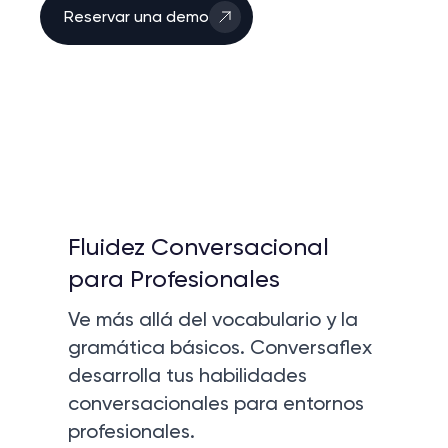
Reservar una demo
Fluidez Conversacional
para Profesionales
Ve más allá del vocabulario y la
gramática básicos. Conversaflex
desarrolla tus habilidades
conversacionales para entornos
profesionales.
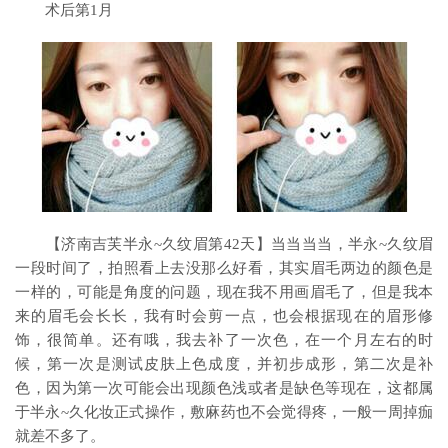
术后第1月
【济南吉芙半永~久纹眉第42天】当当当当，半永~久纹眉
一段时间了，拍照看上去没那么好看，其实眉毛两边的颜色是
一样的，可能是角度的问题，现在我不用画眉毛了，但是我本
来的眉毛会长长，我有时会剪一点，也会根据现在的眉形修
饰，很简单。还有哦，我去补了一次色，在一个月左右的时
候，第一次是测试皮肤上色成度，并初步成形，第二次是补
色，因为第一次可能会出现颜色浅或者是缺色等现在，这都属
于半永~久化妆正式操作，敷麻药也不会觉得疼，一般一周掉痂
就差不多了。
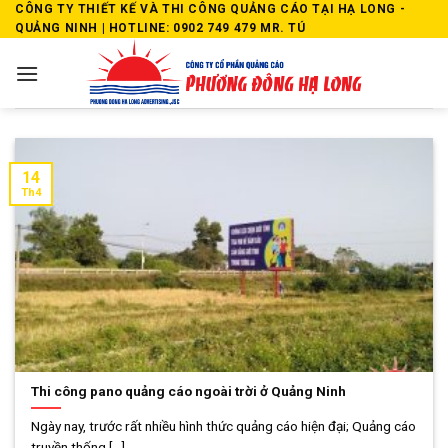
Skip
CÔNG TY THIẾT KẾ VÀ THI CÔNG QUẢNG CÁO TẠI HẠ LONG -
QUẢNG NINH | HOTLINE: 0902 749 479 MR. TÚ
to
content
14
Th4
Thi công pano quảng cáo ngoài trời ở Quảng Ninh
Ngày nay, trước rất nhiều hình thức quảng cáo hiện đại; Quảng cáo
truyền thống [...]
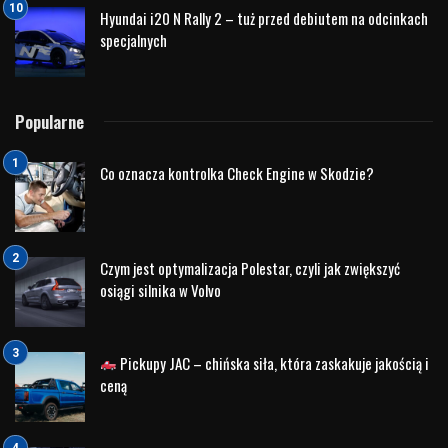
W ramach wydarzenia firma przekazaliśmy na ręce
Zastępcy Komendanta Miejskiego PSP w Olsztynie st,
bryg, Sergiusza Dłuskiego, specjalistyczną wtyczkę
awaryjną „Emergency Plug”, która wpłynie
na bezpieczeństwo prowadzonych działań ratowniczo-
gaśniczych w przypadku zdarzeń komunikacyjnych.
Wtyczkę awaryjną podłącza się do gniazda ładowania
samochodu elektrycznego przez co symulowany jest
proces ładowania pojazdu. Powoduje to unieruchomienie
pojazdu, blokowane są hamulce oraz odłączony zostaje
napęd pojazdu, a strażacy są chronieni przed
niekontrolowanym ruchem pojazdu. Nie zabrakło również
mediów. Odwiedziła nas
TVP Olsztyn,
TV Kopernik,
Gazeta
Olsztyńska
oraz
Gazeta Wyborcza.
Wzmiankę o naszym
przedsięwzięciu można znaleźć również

* * *

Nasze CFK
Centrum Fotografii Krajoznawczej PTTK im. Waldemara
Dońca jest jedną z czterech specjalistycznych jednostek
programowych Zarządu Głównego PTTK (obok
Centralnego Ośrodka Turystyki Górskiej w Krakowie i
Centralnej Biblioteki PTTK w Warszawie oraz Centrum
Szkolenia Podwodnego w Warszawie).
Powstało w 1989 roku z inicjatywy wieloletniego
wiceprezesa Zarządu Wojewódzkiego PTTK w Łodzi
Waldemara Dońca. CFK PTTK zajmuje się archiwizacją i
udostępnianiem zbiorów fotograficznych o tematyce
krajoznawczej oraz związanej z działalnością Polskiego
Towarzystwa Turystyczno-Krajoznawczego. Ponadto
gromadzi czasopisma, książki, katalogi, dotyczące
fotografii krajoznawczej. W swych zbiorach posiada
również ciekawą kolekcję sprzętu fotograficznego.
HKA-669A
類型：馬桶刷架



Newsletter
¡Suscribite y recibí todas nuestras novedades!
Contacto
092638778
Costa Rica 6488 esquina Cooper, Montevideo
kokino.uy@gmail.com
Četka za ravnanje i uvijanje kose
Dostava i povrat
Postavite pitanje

## YOUR GOAL
What is wanted is an exact copy of the lines above from the one containing "一段时间了，拍照看上去没那么好看，其实眉毛两边的颜色是" through the one containing "gaśniczych w przypadku", with no pictures in it.

## COMPLETED EXERCISE
一段时间了，拍照看上去没那么好看，其实眉毛两边的颜色是
一样的，可能是角度的问题，现在我不用画眉毛了，但是我本
来的眉毛会长长，我有时会剪一点，也会根据现在的眉形修
饰，很简单。还有哦，我去补了一次色，在一个月左右的时
候，第一次是测试皮肤上色成度，并初步成形，第二次是补
色，因为第一次可能会出现颜色浅或者是缺色等现在，这都属
于半永~久化妆正式操作，敷麻药也不会觉得疼，一般一周掉痂
就差不多了。
Skip
CÔNG TY THIẾT KẾ VÀ THI CÔNG QUẢNG CÁO TẠI HẠ LONG -
QUẢNG NINH | HOTLINE: 0902 749 479 MR. TÚ
to
content
14
Th4
Thi công pano quảng cáo ngoài trời ở Quảng Ninh
Ngày nay, trước rất nhiều hình thức quảng cáo hiện đại; Quảng cáo
truyền thống [...]
W ramach wydarzenia firma przekazaliśmy na ręce
Zastępcy Komendanta Miejskiego PSP w Olsztynie st,
bryg, Sergiusza Dłuskiego, specjalistyczną wtyczkę
awaryjną „Emergency Plug”, która wpłynie
na bezpieczeństwo prowadzonych działań ratowniczo-
gaśniczych w przypadku zdarzeń komunikacyjnych.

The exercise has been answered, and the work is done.